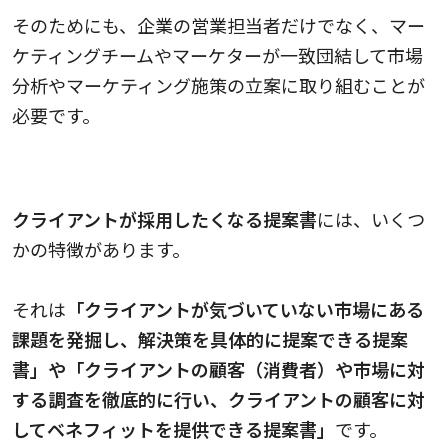
そのためにも、企業の営業担当者だけでなく、マー
ケティングチームやマーケターが一致団結して市場
分析やマーケティング施策の立案に取り組むことが
必要です。
クライアントが採用したくなる提案書
クライアントが採用したくなる提案書
には、いくつ
かの特徴があります。
それは
「クライアントが気づいていない市場にある
課題を発掘し、解決策を具体的に提案できる提案
書」や「クライアントの顧客（消費者）や市場に対
する調査を徹底的に行い、クライアントの顧客に対
してベネフィットを提供できる提案書」
です。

========================================

* **Brief**: Down to the final line, restate the material above word for word, but omit its pictures.

* **Task solution**:
そのためにも、企業の営業担当者だけでなく、マー
ケティングチームやマーケターが一致団結して市場
分析やマーケティング施策の立案に取り組むことが
必要です。
クライアントが採用したくなる提案書
クライアントが採用したくなる提案書
には、いくつ
かの特徴があります。
それは
「クライアントが気づいていない市場にある
課題を発掘し、解決策を具体的に提案できる提案
書」や「クライアントの顧客（消費者）や市場に対
する調査を徹底的に行い、クライアントの顧客に対
してベネフィットを提供できる提案書」
です。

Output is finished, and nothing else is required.